E         'copy': True,
E         -                                                                                                                                                      'quantile_range': (25.0,
E         ?                                                                                                                                                                        ^
E         +                                                                                                                                                      'quantile_range': [25.0,
E         ?                                                                                                                                                                        ^
E         -                                                                                                                                                                         75.0),
E         ?                                                                                                                                                                             ^
E         +                                                                                                                                                                         75.0],
E         ?                                                                                                                                                                             ^
adithyabsk commented 5 years ago

We are not serializing the fitted field, for example, the scaler has a field center_. It's not part of the serialized object and thus nowhere to be found after deserialization. In other words, we are only serializing and deserializing an unfitted pipeline. Is this intentional?

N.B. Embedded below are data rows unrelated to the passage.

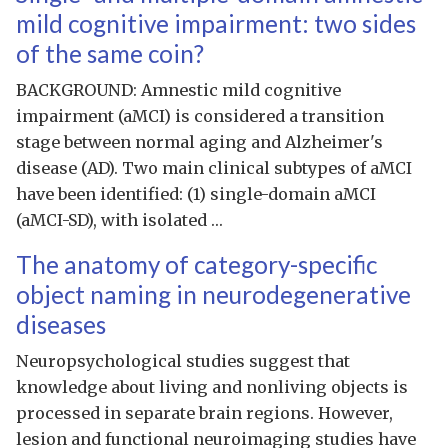
mild cognitive impairment: two sides
of the same coin?
BACKGROUND: Amnestic mild cognitive
impairment (aMCI) is considered a transition
stage between normal aging and Alzheimer's
disease (AD). Two main clinical subtypes of aMCI
have been identified: (1) single-domain aMCI
(aMCI-SD), with isolated …
The anatomy of category-specific
object naming in neurodegenerative
diseases
Neuropsychological studies suggest that
knowledge about living and nonliving objects is
processed in separate brain regions. However,
lesion and functional neuroimaging studies have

@JingJZ160 Yes, the idea is that there are three types of serialization:

  1. User facing params, ie not the internal state (dict serialize)
  2. Internal state, ie save params such as center_ in pickle a. inline (in the serialized representation) b. symbolic (saved to disk with a link to the saved location)
jzhang-gp commented 5 years ago

We are not serializing the fitted field, for example, the scaler has a field center_. It's not part of the serialized object and thus nowhere to be found after deserialization. In other words, we are only serializing and deserializing an unfitted pipeline. Is this intentional?

@JingJZ160 Yes, the idea is that there are three types of serialization:

  1. User facing params, ie not the internal state (dict serialize)
  2. Internal state, ie save params such as center_ in pickle a. inline (in the serialized representation) b. symbolic (saved to disk with a link to the saved location)

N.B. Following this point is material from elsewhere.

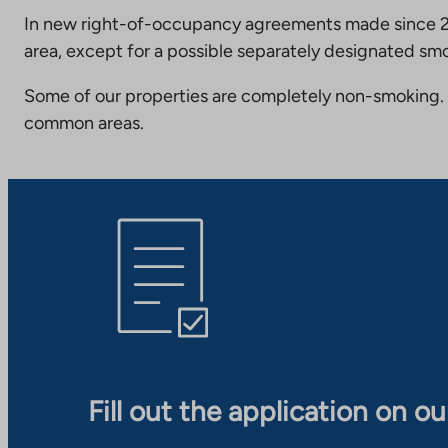
In new right-of-occupancy agreements made since 20
area, except for a possible separately designated smo
Some of our properties are completely non-smoking. 
common areas.
Fill out the application on o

Thanks for the clarification @adithyabsk

jzhang-gp commented 5 years ago

For item 1, we will need to implement a customized json encoder/decoder if we want to handle the tuple type serialization and deserialization: https://stackoverflow.com/questions/15721363/preserve-python-tuples-with-json

I'll create a new issue for this.

jzhang-gp commented 4 years ago

No longer a concern. We may add a task to simplify the whole serialized json or just create a python file to include the whole trained pipeline there like TPOT.